- [Assigned task]:
Up to and including the line containing "This screenshot has", set down each line of the entries below exactly, starting from the first, and leave out the rest.

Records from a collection
"""
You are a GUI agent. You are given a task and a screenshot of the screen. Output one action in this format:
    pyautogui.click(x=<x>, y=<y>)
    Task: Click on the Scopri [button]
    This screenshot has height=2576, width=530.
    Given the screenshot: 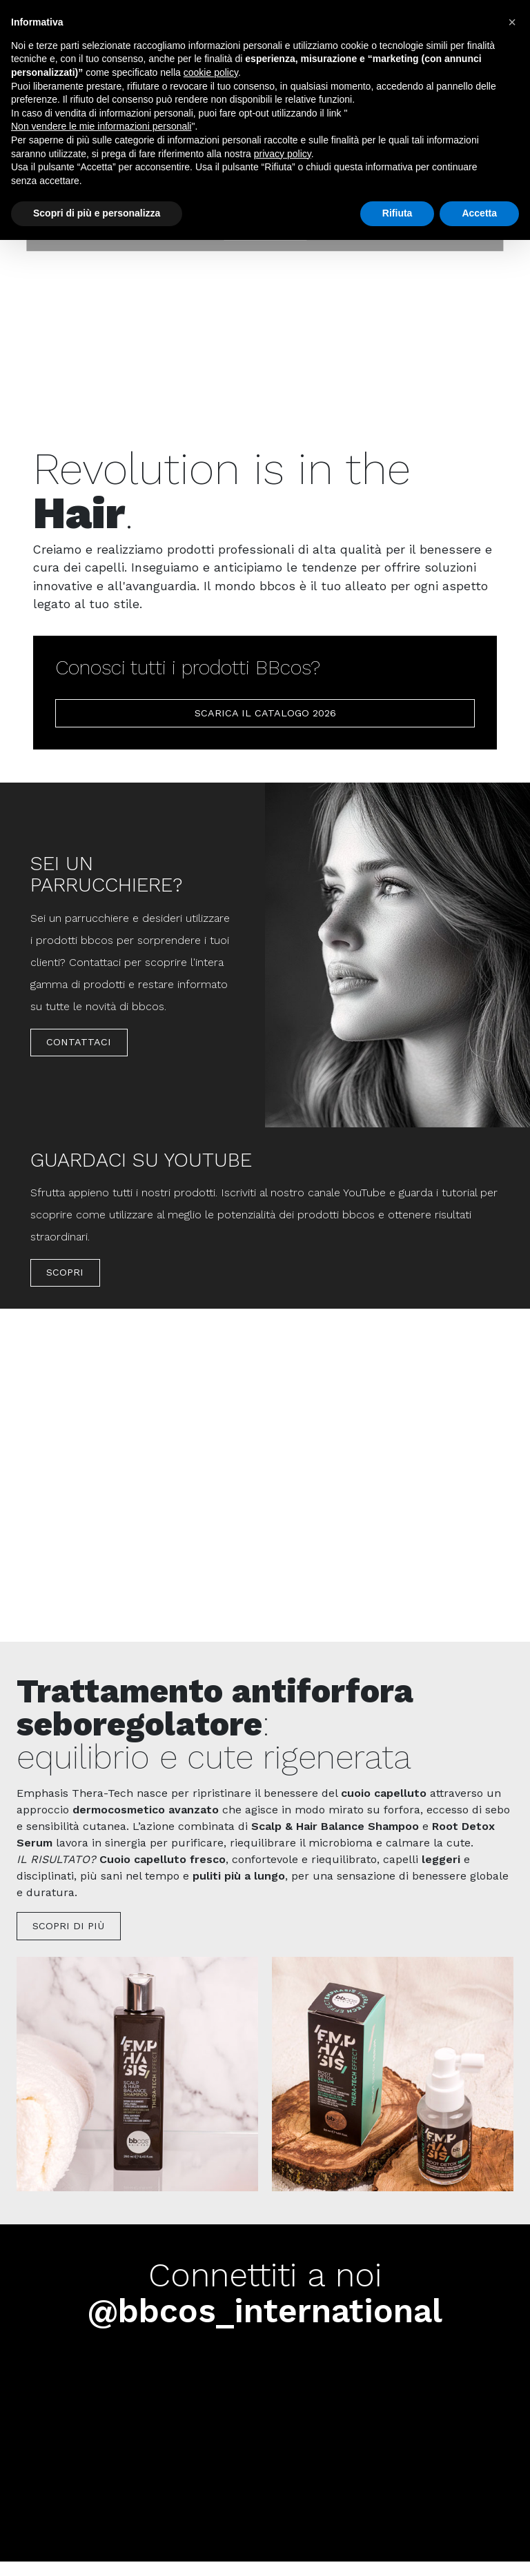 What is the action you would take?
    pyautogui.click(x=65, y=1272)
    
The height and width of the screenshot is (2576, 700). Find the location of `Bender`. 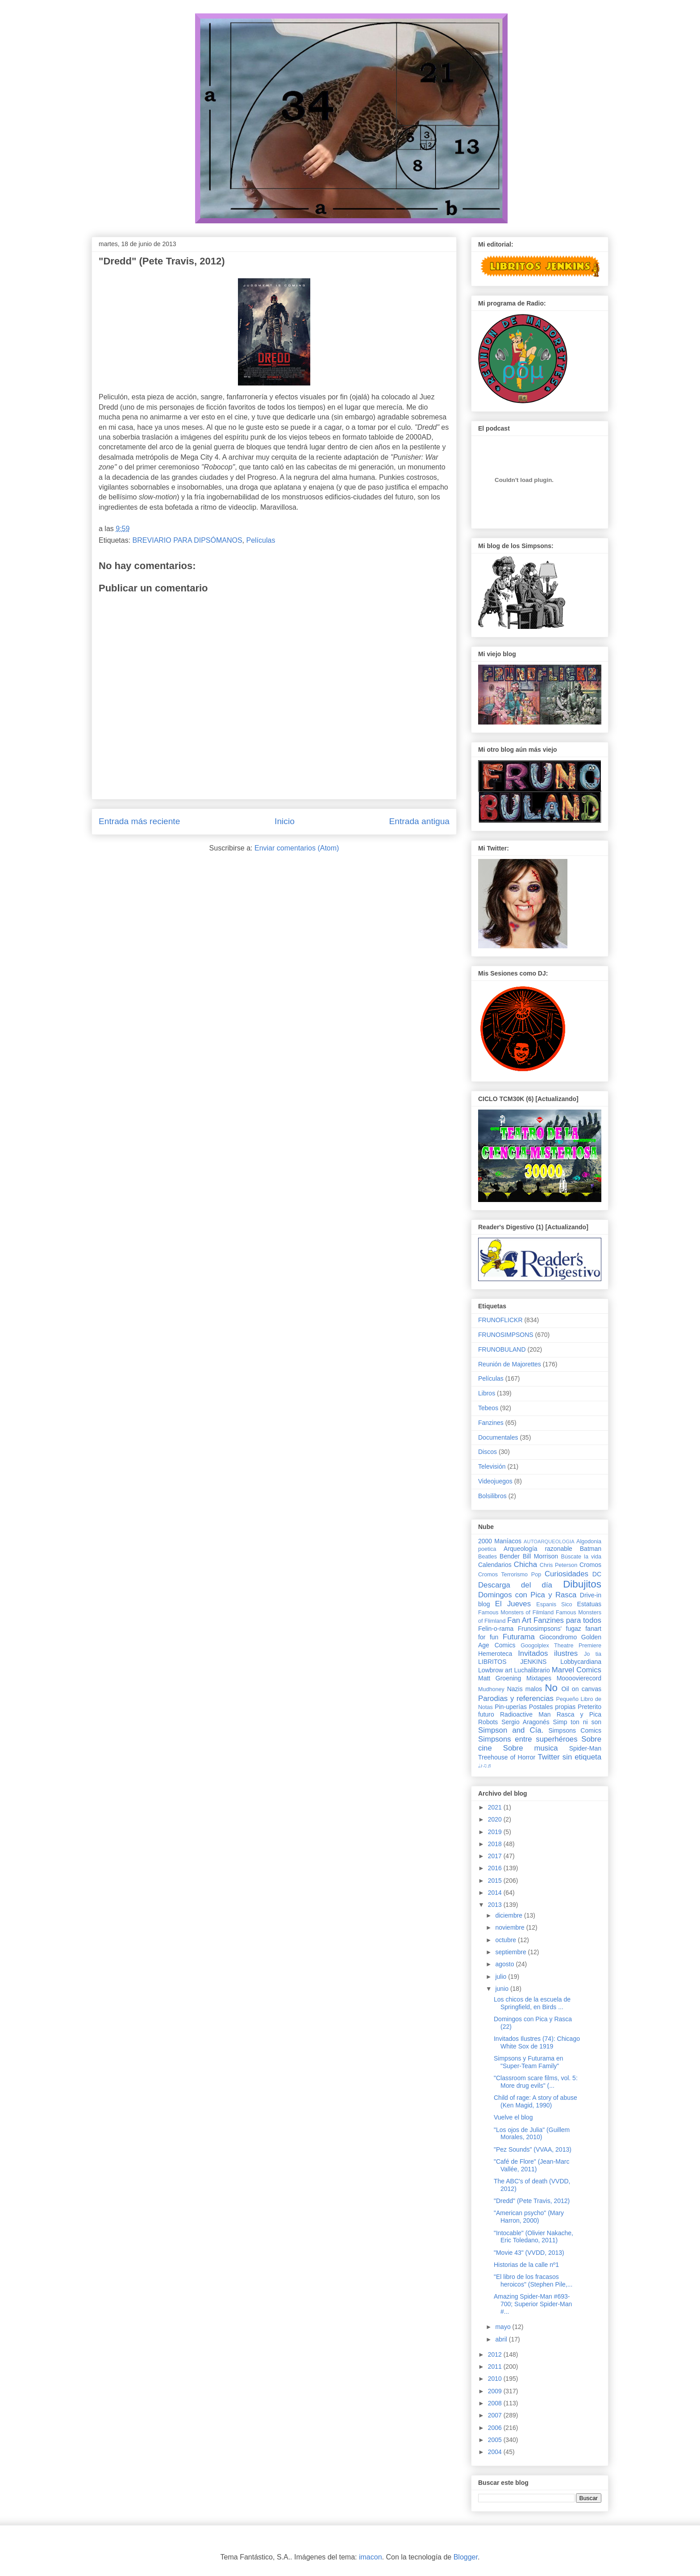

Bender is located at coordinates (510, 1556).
"""
- [Solution below]:
You are a GUI agent. You are given a task and a screenshot of the screen. Output one action in this format:
    pyautogui.click(x=<x>, y=<y>)
    Task: Click on the Scopri [button]
    This screenshot has height=2576, width=530.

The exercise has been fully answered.